» **DATA**

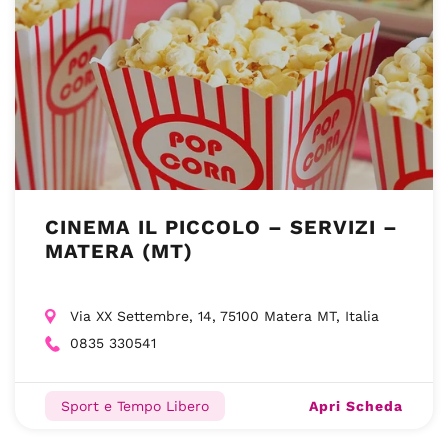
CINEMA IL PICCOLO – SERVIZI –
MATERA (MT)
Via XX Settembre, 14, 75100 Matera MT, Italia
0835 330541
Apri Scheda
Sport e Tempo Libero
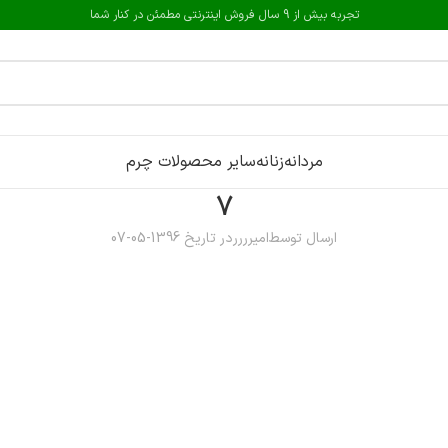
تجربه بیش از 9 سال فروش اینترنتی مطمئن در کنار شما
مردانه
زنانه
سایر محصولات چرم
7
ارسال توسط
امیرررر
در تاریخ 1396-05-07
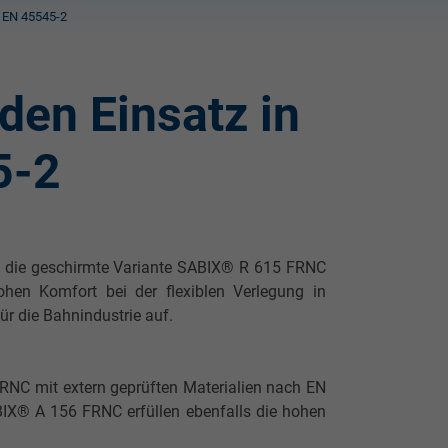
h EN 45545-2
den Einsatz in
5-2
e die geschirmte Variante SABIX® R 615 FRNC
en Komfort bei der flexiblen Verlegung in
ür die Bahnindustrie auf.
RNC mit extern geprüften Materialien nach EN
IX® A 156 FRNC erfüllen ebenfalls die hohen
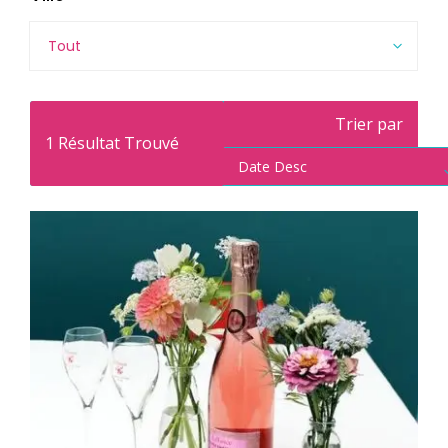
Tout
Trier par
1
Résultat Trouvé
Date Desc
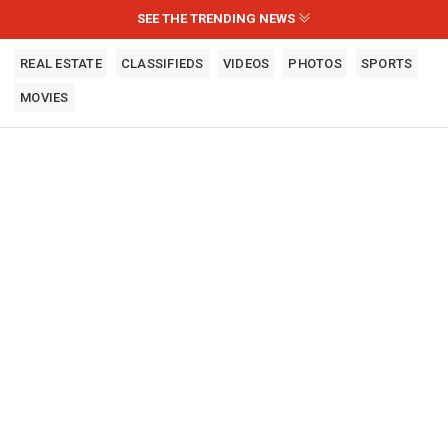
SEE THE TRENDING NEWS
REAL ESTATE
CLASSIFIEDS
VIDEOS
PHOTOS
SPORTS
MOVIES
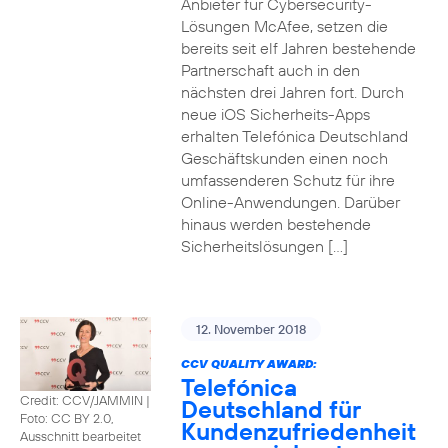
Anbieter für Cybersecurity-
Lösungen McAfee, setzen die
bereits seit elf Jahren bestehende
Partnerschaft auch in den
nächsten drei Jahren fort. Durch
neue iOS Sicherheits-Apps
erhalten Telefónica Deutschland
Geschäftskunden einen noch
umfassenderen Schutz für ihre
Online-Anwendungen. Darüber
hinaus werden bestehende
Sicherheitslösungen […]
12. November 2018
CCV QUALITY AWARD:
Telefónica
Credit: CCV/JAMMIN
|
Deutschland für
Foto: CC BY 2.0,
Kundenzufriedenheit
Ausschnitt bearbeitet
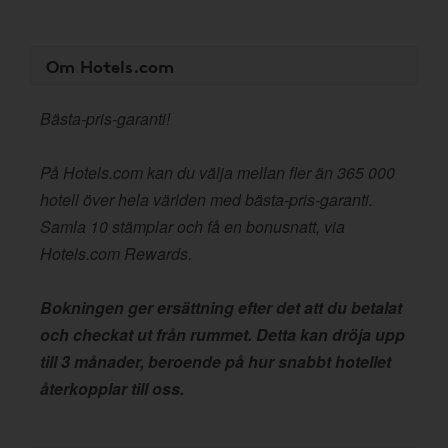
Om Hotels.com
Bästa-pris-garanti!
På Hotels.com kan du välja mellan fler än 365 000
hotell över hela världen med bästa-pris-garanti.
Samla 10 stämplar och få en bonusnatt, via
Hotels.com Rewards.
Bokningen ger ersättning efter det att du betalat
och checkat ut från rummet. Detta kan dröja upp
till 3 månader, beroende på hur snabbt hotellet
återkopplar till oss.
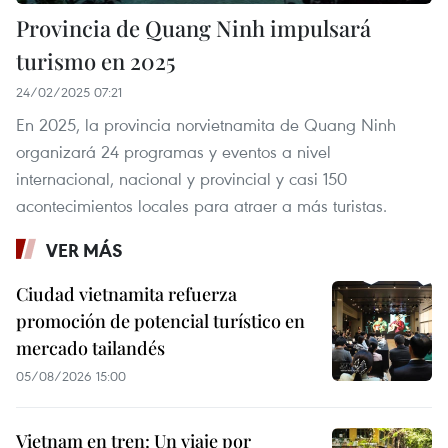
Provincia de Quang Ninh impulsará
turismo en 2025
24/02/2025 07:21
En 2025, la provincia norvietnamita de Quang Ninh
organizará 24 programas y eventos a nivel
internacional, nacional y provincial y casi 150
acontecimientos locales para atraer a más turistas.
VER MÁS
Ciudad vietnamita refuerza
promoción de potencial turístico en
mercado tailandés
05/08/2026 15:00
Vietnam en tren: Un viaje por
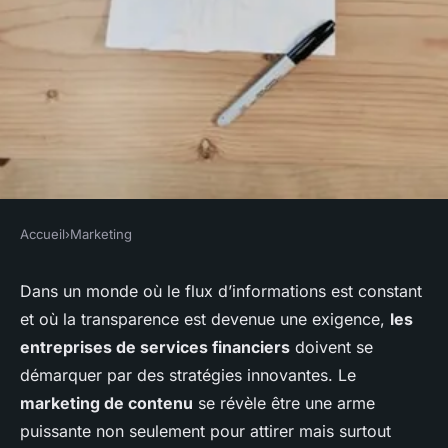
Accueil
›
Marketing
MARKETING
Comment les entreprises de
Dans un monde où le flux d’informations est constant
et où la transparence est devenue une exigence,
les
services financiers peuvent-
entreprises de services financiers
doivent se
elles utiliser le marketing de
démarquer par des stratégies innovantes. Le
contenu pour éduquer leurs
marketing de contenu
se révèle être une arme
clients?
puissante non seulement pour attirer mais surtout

==

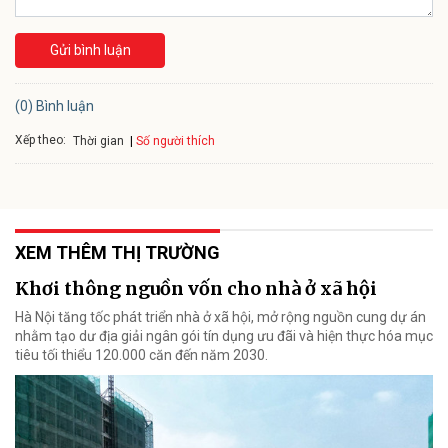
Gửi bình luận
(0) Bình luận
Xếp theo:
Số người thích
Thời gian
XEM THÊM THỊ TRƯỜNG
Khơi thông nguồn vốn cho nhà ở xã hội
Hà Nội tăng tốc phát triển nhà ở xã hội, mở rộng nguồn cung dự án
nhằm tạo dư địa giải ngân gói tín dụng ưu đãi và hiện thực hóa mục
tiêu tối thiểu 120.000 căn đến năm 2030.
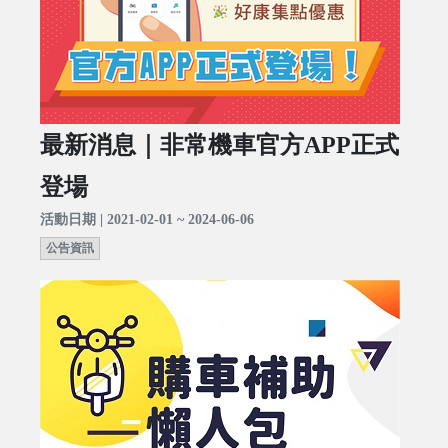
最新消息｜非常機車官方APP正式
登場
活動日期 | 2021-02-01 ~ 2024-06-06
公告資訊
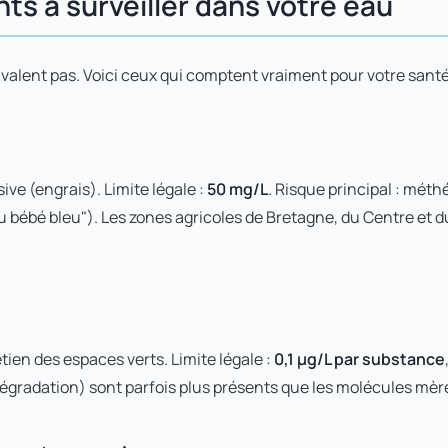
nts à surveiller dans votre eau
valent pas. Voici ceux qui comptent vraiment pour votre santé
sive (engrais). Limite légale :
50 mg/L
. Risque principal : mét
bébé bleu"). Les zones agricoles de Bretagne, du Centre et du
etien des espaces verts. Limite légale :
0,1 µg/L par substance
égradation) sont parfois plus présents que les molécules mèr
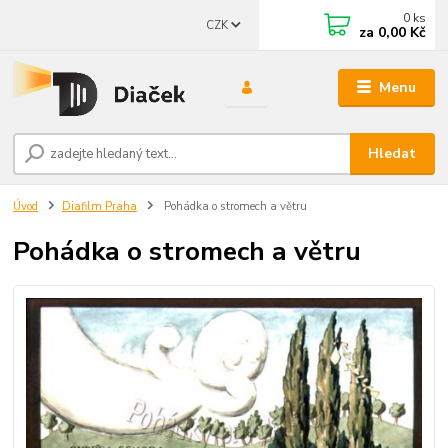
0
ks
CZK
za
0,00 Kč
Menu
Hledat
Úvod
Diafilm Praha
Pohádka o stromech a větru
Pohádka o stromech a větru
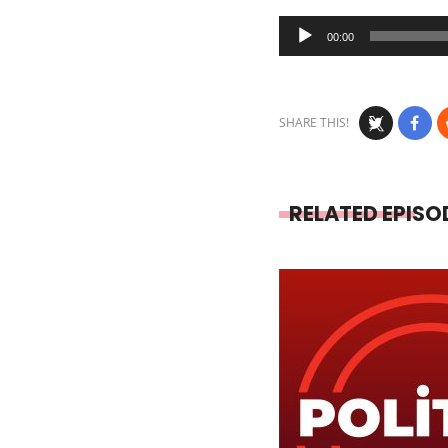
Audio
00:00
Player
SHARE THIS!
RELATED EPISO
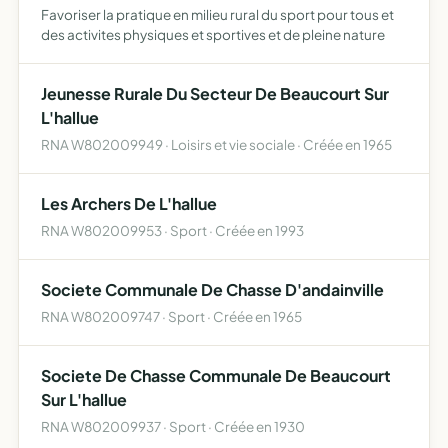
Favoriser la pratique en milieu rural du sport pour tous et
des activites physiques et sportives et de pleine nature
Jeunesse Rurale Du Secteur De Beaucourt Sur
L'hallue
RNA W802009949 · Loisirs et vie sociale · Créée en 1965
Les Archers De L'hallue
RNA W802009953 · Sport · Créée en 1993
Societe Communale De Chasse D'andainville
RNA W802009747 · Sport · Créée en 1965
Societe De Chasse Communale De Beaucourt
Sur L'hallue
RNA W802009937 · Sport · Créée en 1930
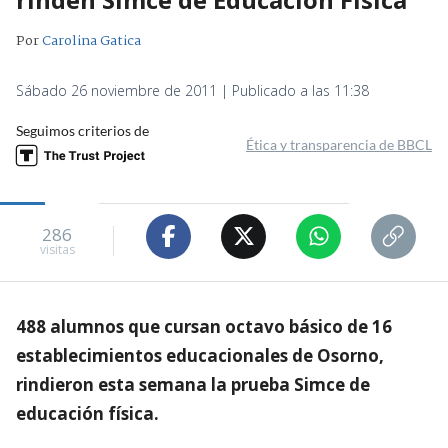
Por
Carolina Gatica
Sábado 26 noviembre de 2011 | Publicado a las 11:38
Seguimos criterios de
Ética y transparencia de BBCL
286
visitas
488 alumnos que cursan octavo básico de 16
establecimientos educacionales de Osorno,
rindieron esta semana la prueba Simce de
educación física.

» **PROBLEM DESCRIPTION**
Above are the records; copy exactly the lines from the one with "CINEMA IL PICCOLO – SERVIZI –" through the one with "Bokningen ger ersättning", including both, and nothing more. Leave out pictures.

» **RESULT**
CINEMA IL PICCOLO – SERVIZI –
MATERA (MT)
Via XX Settembre, 14, 75100 Matera MT, Italia
0835 330541
Apri Scheda
Sport e Tempo Libero
تجربه بیش از 9 سال فروش اینترنتی مطمئن در کنار شما
مردانه
زنانه
سایر محصولات چرم
7
ارسال توسط
امیرررر
در تاریخ 1396-05-07
h EN 45545-2
den Einsatz in
5-2
e die geschirmte Variante SABIX® R 615 FRNC
en Komfort bei der flexiblen Verlegung in
ür die Bahnindustrie auf.
RNC mit extern geprüften Materialien nach EN
IX® A 156 FRNC erfüllen ebenfalls die hohen
Tout
Trier par
1
Résultat Trouvé
Date Desc
SEE THE TRENDING NEWS
REAL ESTATE
CLASSIFIEDS
VIDEOS
PHOTOS
SPORTS
MOVIES
Anbieter für Cybersecurity-
Lösungen McAfee, setzen die
bereits seit elf Jahren bestehende
Partnerschaft auch in den
nächsten drei Jahren fort. Durch
neue iOS Sicherheits-Apps
erhalten Telefónica Deutschland
Geschäftskunden einen noch
umfassenderen Schutz für ihre
Online-Anwendungen. Darüber
hinaus werden bestehende
Sicherheitslösungen […]
12. November 2018
CCV QUALITY AWARD:
Telefónica
Credit: CCV/JAMMIN
|
Deutschland für
Foto: CC BY 2.0,
Kundenzufriedenheit
Ausschnitt bearbeitet
Om Hotels.com
Bästa-pris-garanti!
På Hotels.com kan du välja mellan fler än 365 000
hotell över hela världen med bästa-pris-garanti.
Samla 10 stämplar och få en bonusnatt, via
Hotels.com Rewards.
Bokningen ger ersättning efter det att du betalat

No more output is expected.